Иллюзий он давно лишился, еще в тридцать седьмом, который его семью чудом обошел, но близких знакомых вымел начисто. На мать его тогда соседка донос написала и взяли ту ночью. Николай не знал, что делать и что думать. А на руках сестренка десятилетняя, больная. Ревела сутки, не успокаиваясь, потом слегла и не вставала неделю. Он думал — умрет, извелся за нее и за мать. А потом услышал, как соседка по коммуналке другой рассказывает, что и как сделала, да почему. «Хороший» у нее аргумент был — комнату Саниных занять хотела.
Он недолго думал — ночь. А утром пошел и такую историю в НКВД рассказал про ту соседку, что через день мать домой вернулась, а доносчицу в ту же ночь взяли. Никому он о том не рассказывал, как и о том, какие бумаги подписал. И грехом не считал — мать вернулась, сестренка выжила, квартира отдельная теперь у них. Какой ценой — его дело, ему рассчитываться. Да, сотрудничает, да, пишет, но не сдает и не предает своих, а таких как та соседка только так и давить надо. Хоть так. Прав, не прав — правда у каждого своя, хоть и кричат — одна на всех. Он свою выбрал, с ней и шагает. Молча, без всяких угрызений.
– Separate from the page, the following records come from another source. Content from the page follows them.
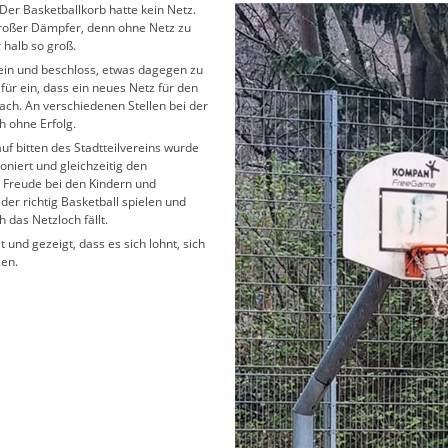
 Der Basketballkorb hatte kein Netz.
großer Dämpfer, denn ohne Netz zu
 halb so groß.
rein und beschloss, etwas dagegen zu
afür ein, dass ein neues Netz für den
fach. An verschiedenen Stellen bei der
h ohne Erfolg.
auf bitten des Stadtteilvereins wurde
oniert und gleichzeitig den
e Freude bei den Kindern und
eder richtig Basketball spielen und
 das Netzloch fällt.
t und gezeigt, dass es sich lohnt, sich
zen.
А эта девочка съеденный персик в грех возвела…
— Ты москвичка?
Лена удивленно посмотрела на него:
— Да.
— Где живешь?
— На тверской.
— Серьезно? В каком доме?
— В двенадцатом, а что?
— Да ты что? Случайно не в двадцать четвертой квартире?
— Нет, в тридцать четвертой. А что?
Ничего. Теперь я знаю твой адрес, — улыбнулся про себя.
— У меня друг на тверской живет. А я сам с набережной двенадцать, двенадцать. Запомнить просто.
— Зачем мне?
— Так, — пожал плечами. — Придется — буду рад.
— Вы в Москве служите?
— Нет.
И молчок. Лена не стала переспрашивать, понимая что ответа не получит — военная тайна. Правильно.
Николай лег и сказал:
— У меня мама и сестра. Отец в гражданскую погиб. Никого больше из родни.
Девушка задумалась: вроде ничего не сказал, а вроде — все.
И прав. И в точку.
— У тебя есть брат и сестра. У тебя есть отец. Спи и не о чем не тревожься.
Пара слов, а на душе тепло стало и спокойно.
Лена вздохнув, обняла подушку и прошептала:
— Спасибо.
Николай лишь улыбнулся.
Глава 3
Дни как сады и поля за окнами пролетали, часы как города и поселки отщелкивали. Позади остался Смоленск, Могилев, Слуцк, Брест был все ближе. Если бы не лейтенанты, особенно Николай, с которым Лена с той ночи сблизилась и подружилась, она бы извелась от волнения от предстоящей встречи с отцом. Но думать ей об этом не давали, отвлекали, развлекали. Да и забота другая появилась — Надя. Не на шутку та в Дроздова влюбилась. Смотрела так, что Лене казалось, гимнастерка его вспыхнет, и вела себя отвратительно — то хохотала как ненормальная, то глупости городила такие, что Скрябина была готова сквозь землю от стыда провалиться.
Попытка приструнить ее, пока лейтенанты курили в тамбуре, привела к серьезной ссоре, первой за много лет дружбы.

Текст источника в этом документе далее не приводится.